“If you make any money, the government shoves you in the creek once a year with it in your pockets, and all that don't get wet you can keep” ~
~ Will Rogers (American entertainer, famous for his pithy and homespun humour, 1879-1935) ~
Reflections in Howell Creek inside Mead Gardens, Winter Park along with the Cypress Knees ~
MEAD GARDENS ~
Flourishing in Winter Park, amid homes, businesses and academic environments, is Mead Garden. This park, dedicated in 1940, began as about 50 acres of upland hammocks and lower wetlands, with streams lakes and ponds in their natural state.
Theodore L. Mead, was a world-renowned horticulturist who grew orchids and developed new varieties of caladiums, rare ferns, bromeliads, and many more.
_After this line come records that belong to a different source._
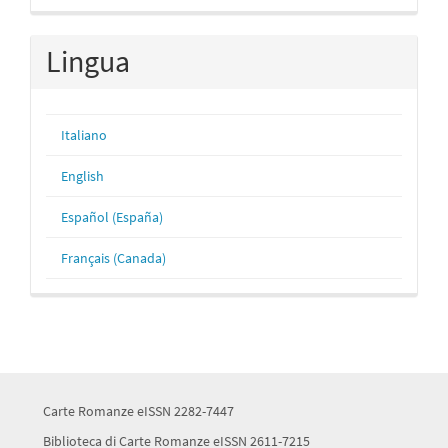
Lingua
Italiano
English
Español (España)
Français (Canada)
Carte Romanze eISSN 2282-7447
Biblioteca di Carte Romanze eISSN 2611-7215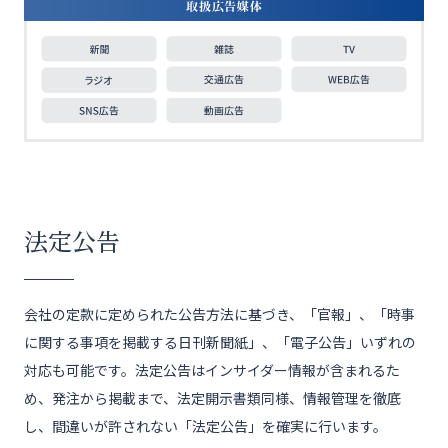
法定公告
会社の定款に定められた公告方法に基づき、「官報」、「時事
に関する事項を掲載する日刊新聞紙」、「電子公告」いずれの
対応も可能です。法定公告はインサイダー情報が含まれるた
め、発注から掲載まで、法定開示書類同様、情報管理を徹底
し、間違いが許されない「法定公告」を確実に行います。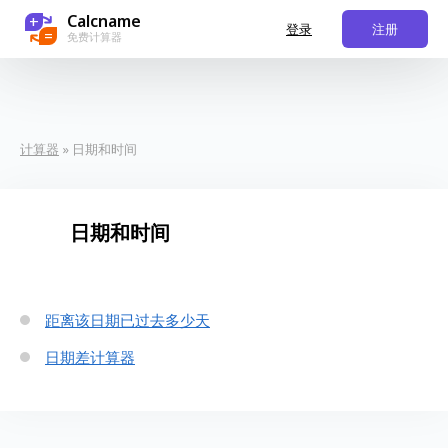
Calcname
+
登录
注册
=
免费计算器
计算器
» 日期和时间
日期和时间
距离该日期已过去多少天
日期差计算器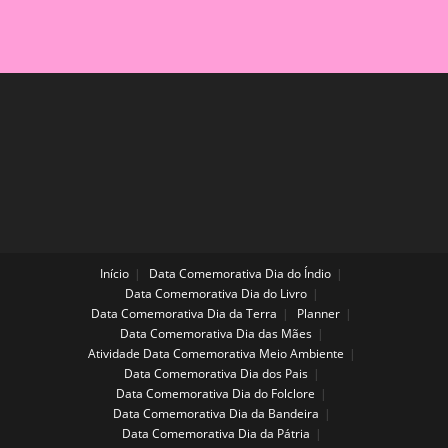
Início
Data Comemorativa Dia do Índio
Data Comemorativa Dia do Livro
Data Comemorativa Dia da Terra
Planner
Data Comemorativa Dia das Mães
Atividade Data Comemorativa Meio Ambiente
Data Comemorativa Dia dos Pais
Data Comemorativa Dia do Folclore
Data Comemorativa Dia da Bandeira
Data Comemorativa Dia da Pátria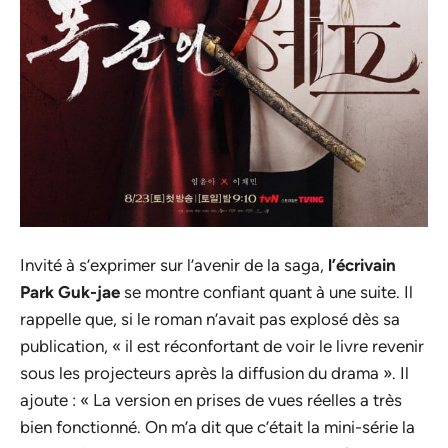
Invité à s’exprimer sur l’avenir de la saga,
l’écrivain
Park Guk-jae
se montre confiant quant à une suite. Il
rappelle que, si le roman n’avait pas explosé dès sa
publication, « il est réconfortant de voir le livre revenir
sous les projecteurs après la diffusion du drama ». Il
ajoute : « La version en prises de vues réelles a très
bien fonctionné. On m’a dit que c’était la mini-série la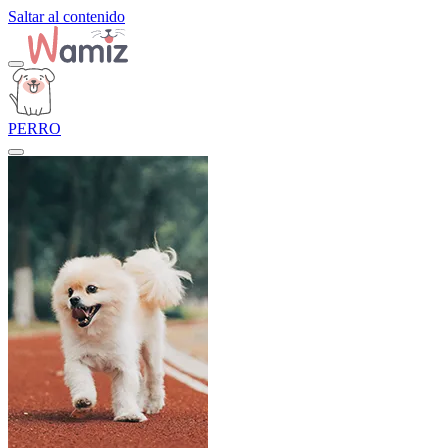
Saltar al contenido
PERRO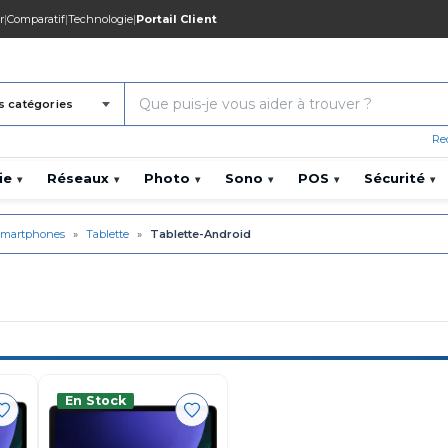
r
|
Comparatif
|
Technologie
|
Portail Client
s catégories
Re
ie
Réseaux
Photo
Sono
POS
Sécurité
▾
▾
▾
▾
▾
▾
martphones
»
Tablette
»
Tablette-Android
En Stock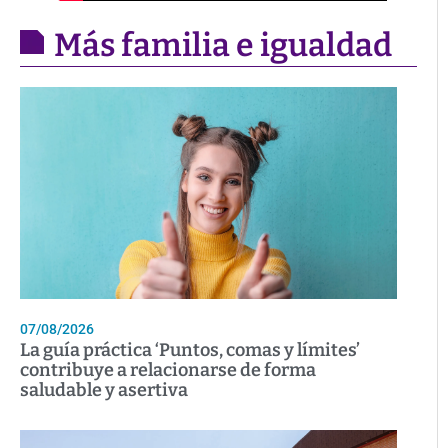
Más familia e igualdad
07/08/2026
La guía práctica ‘Puntos, comas y límites’
contribuye a relacionarse de forma
saludable y asertiva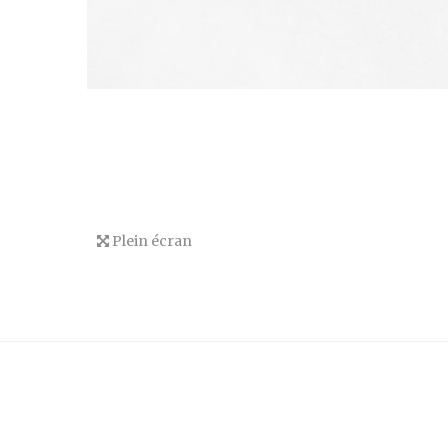
Plein écran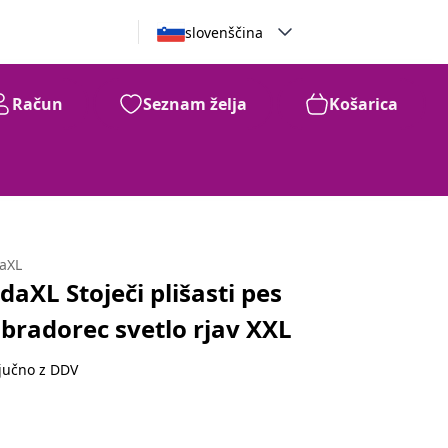
slovenščina
Račun
Seznam želja
Košarica
daXL
idaXL Stoječi plišasti pes
abradorec svetlo rjav XXL
ljučno z DDV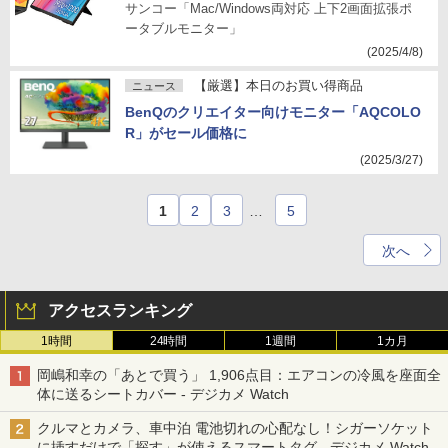
サンコー「Mac/Windows両対応 上下2画面拡張ポ
ータブルモニター」
(2025/4/8)
【厳選】本日のお買い得商品
ニュース
BenQのクリエイター向けモニター「AQCOLO
R」がセール価格に
(2025/3/27)
1
2
3
…
5
次へ
アクセスランキング
1時間
24時間
1週間
1カ月
岡嶋和幸の「あとで買う」 1,906点目：エアコンの冷風を座面全
体に送るシートカバー - デジカメ Watch
クルマとカメラ、車中泊 電池切れの心配なし！シガーソケット
に挿すだけで「探す」が使えるスマートタグ - デジカメ Watch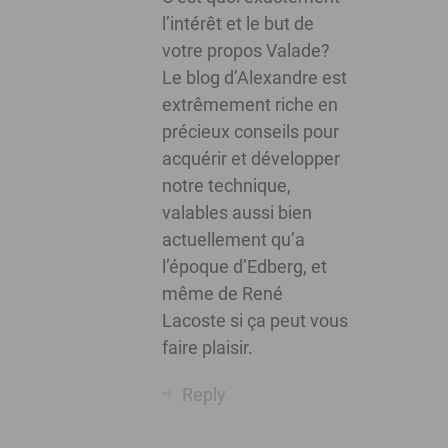
l’intérêt et le but de
votre propos Valade?
Le blog d’Alexandre est
extrêmement riche en
précieux conseils pour
acquérir et développer
notre technique,
valables aussi bien
actuellement qu’a
l’époque d’Edberg, et
même de René
Lacoste si ça peut vous
faire plaisir.
Reply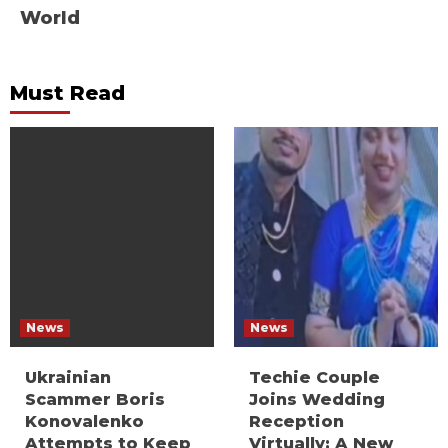
World
Must Read
News
News
Ukrainian
Techie Couple
Scammer Boris
Joins Wedding
Konovalenko
Reception
Attempts to Keep
Virtually: A New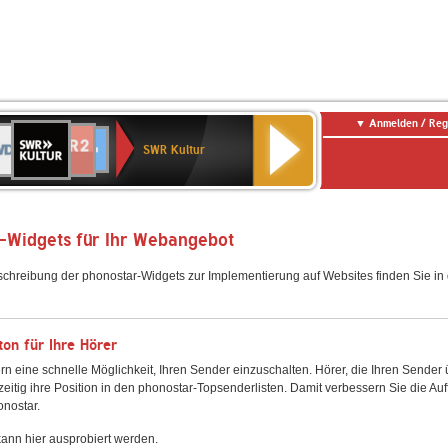
Anmelden / Reg
SWR
DR
NDR
ENNE
80er
SWR3
WDR
BR-
Deutschlandfunk
Deutschlandfunk
Kultur
SWR Kultur
2
ERN
90er
4
KLASSIK
Kultur
OLDIE
ANTENNE
-Widgets für Ihr Webangebot
schreibung der phonostar-Widgets zur Implementierung auf Websites finden Sie i
on für Ihre Hörer
rn eine schnelle Möglichkeit, Ihren Sender einzuschalten. Hörer, die Ihren Sender
zeitig ihre Position in den phonostar-Topsenderlisten. Damit verbessern Sie die Auf
onostar.
ann hier ausprobiert werden.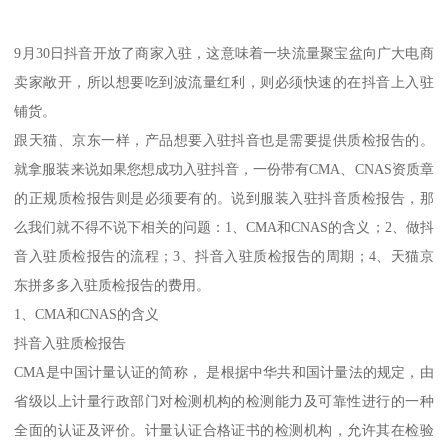
9月30日抖音开放了商家入驻，这意味着一块流量聚宝盆向广大电商
卖家敞开，所以想要吃到波流量红利，则必须快速的在抖音上入驻
铺货。
跟天猫、京东一样，产品想要入驻抖音也是需要提供质检报告的。
就拿服装来说如果您想成功入驻抖音，一份带有CMA、CNAS资质章
的正规质检报告则是必须要有的。说到服装入驻抖音质检报告，那
么我们就不得不说下相关的问题：1、CMA和CNAS的含义；2、做抖
音入驻质检报告的流程；3、抖音入驻质检报告的周期；4、天猫京
东拼多多入驻质检报告的费用。
1、CMA和CNAS的含义
抖音入驻质检报告
CMA是中国计量认证的简称， 是根据中华共和国计量法的规定，由
省级以上计量行政部门对检测机构的检测能力及可靠性进行的一种
全面的认证及评价。计量认证合格证书的检测机构，允许其在检验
After his death in 1936, two of his friends, Jack Connery, who Mead had met as an Eagle Scout, and Dr. Edwin Grover, philanthropist, civic leader and Professor of Books at Rollins College, sought a location not only to house Mead's orchids, but also to develop a botanical garden in his name and memory. A sizable area bordering Pennsylvania Avenue, in which Howell Creek connects Lake Sue and Lake Virginia, seemed ideal. This lush habitat hosted an abundance of wildlife, including herons and egrets nesting around Lake Lillian as well as small waterfalls created by a nine-foot drop between the two lakes in this pristine, wild expanse. The land covers 70 acres at the present time.